*TASK TO CARRY OUT:* Set down every entry exactly as it was written.

*INPUT RECORDS:*

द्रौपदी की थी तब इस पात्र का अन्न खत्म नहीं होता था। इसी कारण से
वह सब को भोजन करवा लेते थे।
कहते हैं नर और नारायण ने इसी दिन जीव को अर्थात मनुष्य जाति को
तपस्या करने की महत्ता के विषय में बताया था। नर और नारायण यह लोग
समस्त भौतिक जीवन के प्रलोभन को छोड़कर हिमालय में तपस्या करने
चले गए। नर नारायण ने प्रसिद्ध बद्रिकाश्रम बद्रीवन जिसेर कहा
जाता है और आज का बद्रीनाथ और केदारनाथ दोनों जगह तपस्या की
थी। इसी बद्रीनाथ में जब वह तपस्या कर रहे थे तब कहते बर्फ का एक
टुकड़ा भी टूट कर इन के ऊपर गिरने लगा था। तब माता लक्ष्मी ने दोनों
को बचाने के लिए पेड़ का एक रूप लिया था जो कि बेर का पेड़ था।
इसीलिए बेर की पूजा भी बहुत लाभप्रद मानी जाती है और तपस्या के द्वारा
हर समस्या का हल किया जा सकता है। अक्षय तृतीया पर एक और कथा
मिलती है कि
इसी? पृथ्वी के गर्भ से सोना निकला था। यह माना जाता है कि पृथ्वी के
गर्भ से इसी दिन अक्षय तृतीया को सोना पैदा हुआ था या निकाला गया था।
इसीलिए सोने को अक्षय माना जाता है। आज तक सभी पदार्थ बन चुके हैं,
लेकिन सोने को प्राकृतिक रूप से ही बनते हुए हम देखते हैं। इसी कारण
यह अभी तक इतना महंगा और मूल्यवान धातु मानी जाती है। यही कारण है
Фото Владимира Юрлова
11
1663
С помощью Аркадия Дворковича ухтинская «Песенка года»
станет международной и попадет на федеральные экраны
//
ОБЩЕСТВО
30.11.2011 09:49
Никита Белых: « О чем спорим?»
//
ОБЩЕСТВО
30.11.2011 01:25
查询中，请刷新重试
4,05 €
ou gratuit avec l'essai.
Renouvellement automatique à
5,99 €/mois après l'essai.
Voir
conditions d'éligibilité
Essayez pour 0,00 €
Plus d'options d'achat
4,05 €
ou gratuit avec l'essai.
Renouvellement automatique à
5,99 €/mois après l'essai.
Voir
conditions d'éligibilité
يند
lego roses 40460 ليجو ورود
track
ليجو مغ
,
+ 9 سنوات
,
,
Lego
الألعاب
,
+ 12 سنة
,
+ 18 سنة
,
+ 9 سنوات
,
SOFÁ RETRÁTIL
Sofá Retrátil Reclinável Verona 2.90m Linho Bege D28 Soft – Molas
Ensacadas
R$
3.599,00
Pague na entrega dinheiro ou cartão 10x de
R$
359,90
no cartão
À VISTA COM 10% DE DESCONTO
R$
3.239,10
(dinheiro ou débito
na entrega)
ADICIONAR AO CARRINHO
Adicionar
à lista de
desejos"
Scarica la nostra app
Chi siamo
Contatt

*OUTPUT OF THE EXERCISE:*
द्रौपदी की थी तब इस पात्र का अन्न खत्म नहीं होता था। इसी कारण से
वह सब को भोजन करवा लेते थे।
कहते हैं नर और नारायण ने इसी दिन जीव को अर्थात मनुष्य जाति को
तपस्या करने की महत्ता के विषय में बताया था। नर और नारायण यह लोग
समस्त भौतिक जीवन के प्रलोभन को छोड़कर हिमालय में तपस्या करने
चले गए। नर नारायण ने प्रसिद्ध बद्रिकाश्रम बद्रीवन जिसेर कहा
जाता है और आज का बद्रीनाथ और केदारनाथ दोनों जगह तपस्या की
थी। इसी बद्रीनाथ में जब वह तपस्या कर रहे थे तब कहते बर्फ का एक
टुकड़ा भी टूट कर इन के ऊपर गिरने लगा था। तब माता लक्ष्मी ने दोनों
को बचाने के लिए पेड़ का एक रूप लिया था जो कि बेर का पेड़ था।
इसीलिए बेर की पूजा भी बहुत लाभप्रद मानी जाती है और तपस्या के द्वारा
हर समस्या का हल किया जा सकता है। अक्षय तृतीया पर एक और कथा
मिलती है कि
इसी? पृथ्वी के गर्भ से सोना निकला था। यह माना जाता है कि पृथ्वी के
गर्भ से इसी दिन अक्षय तृतीया को सोना पैदा हुआ था या निकाला गया था।
इसीलिए सोने को अक्षय माना जाता है। आज तक सभी पदार्थ बन चुके हैं,
लेकिन सोने को प्राकृतिक रूप से ही बनते हुए हम देखते हैं। इसी कारण
यह अभी तक इतना महंगा और मूल्यवान धातु मानी जाती है। यही कारण है
Фото Владимира Юрлова
11
1663
С помощью Аркадия Дворковича ухтинская «Песенка года»
станет международной и попадет на федеральные экраны
//
ОБЩЕСТВО
30.11.2011 09:49
Никита Белых: « О чем спорим?»
//
ОБЩЕСТВО
30.11.2011 01:25
查询中，请刷新重试
4,05 €
ou gratuit avec l'essai.
Renouvellement automatique à
5,99 €/mois après l'essai.
Voir
conditions d'éligibilité
Essayez pour 0,00 €
Plus d'options d'achat
4,05 €
ou gratuit avec l'essai.
Renouvellement automatique à
5,99 €/mois après l'essai.
Voir
conditions d'éligibilité
يند
lego roses 40460 ليجو ورود
track
ليجو مغ
,
+ 9 سنوات
,
,
Lego
الألعاب
,
+ 12 سنة
,
+ 18 سنة
,
+ 9 سنوات
,
SOFÁ RETRÁTIL
Sofá Retrátil Reclinável Verona 2.90m Linho Bege D28 Soft – Molas
Ensacadas
R$
3.599,00
Pague na entrega dinheiro ou cartão 10x de
R$
359,90
no cartão
À VISTA COM 10% DE DESCONTO
R$
3.239,10
(dinheiro ou débito
na entrega)
ADICIONAR AO CARRINHO
Adicionar
à lista de
desejos"
Scarica la nostra app
Chi siamo
Contatt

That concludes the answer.